• **Try it**:
Word for word, restate the records that appear below.

===== Data excerpts

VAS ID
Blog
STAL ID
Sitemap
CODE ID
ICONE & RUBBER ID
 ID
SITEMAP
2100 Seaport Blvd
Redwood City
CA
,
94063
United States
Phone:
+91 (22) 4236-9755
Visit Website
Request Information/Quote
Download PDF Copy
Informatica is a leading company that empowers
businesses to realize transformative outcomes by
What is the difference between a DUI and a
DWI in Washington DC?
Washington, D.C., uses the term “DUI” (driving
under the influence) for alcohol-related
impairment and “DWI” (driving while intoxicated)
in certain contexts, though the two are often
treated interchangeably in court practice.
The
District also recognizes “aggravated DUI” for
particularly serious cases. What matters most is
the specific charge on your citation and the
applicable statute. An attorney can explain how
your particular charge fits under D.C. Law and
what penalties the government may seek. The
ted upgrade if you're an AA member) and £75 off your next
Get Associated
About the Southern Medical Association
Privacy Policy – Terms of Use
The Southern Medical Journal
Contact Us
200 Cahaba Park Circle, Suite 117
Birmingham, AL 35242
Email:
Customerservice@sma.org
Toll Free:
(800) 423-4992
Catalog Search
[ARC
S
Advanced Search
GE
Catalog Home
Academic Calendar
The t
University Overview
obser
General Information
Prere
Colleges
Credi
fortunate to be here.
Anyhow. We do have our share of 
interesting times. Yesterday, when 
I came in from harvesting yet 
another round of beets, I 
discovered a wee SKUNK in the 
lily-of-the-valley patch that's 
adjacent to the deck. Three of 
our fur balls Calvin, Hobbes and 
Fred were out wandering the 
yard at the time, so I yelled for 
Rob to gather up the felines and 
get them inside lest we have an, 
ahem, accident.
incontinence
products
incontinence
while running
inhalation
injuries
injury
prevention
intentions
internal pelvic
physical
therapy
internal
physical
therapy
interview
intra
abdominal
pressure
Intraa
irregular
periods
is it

==========

• **Answer to the problem**:
VAS ID
Blog
STAL ID
Sitemap
CODE ID
ICONE & RUBBER ID
 ID
SITEMAP
2100 Seaport Blvd
Redwood City
CA
,
94063
United States
Phone:
+91 (22) 4236-9755
Visit Website
Request Information/Quote
Download PDF Copy
Informatica is a leading company that empowers
businesses to realize transformative outcomes by
What is the difference between a DUI and a
DWI in Washington DC?
Washington, D.C., uses the term “DUI” (driving
under the influence) for alcohol-related
impairment and “DWI” (driving while intoxicated)
in certain contexts, though the two are often
treated interchangeably in court practice.
The
District also recognizes “aggravated DUI” for
particularly serious cases. What matters most is
the specific charge on your citation and the
applicable statute. An attorney can explain how
your particular charge fits under D.C. Law and
what penalties the government may seek. The
ted upgrade if you're an AA member) and £75 off your next
Get Associated
About the Southern Medical Association
Privacy Policy – Terms of Use
The Southern Medical Journal
Contact Us
200 Cahaba Park Circle, Suite 117
Birmingham, AL 35242
Email:
Customerservice@sma.org
Toll Free:
(800) 423-4992
Catalog Search
[ARC
S
Advanced Search
GE
Catalog Home
Academic Calendar
The t
University Overview
obser
General Information
Prere
Colleges
Credi
fortunate to be here.
Anyhow. We do have our share of 
interesting times. Yesterday, when 
I came in from harvesting yet 
another round of beets, I 
discovered a wee SKUNK in the 
lily-of-the-valley patch that's 
adjacent to the deck. Three of 
our fur balls Calvin, Hobbes and 
Fred were out wandering the 
yard at the time, so I yelled for 
Rob to gather up the felines and 
get them inside lest we have an, 
ahem, accident.
incontinence
products
incontinence
while running
inhalation
injuries
injury
prevention
intentions
internal pelvic
physical
therapy
internal
physical
therapy
interview
intra
abdominal
pressure
Intraa
irregular
periods
is it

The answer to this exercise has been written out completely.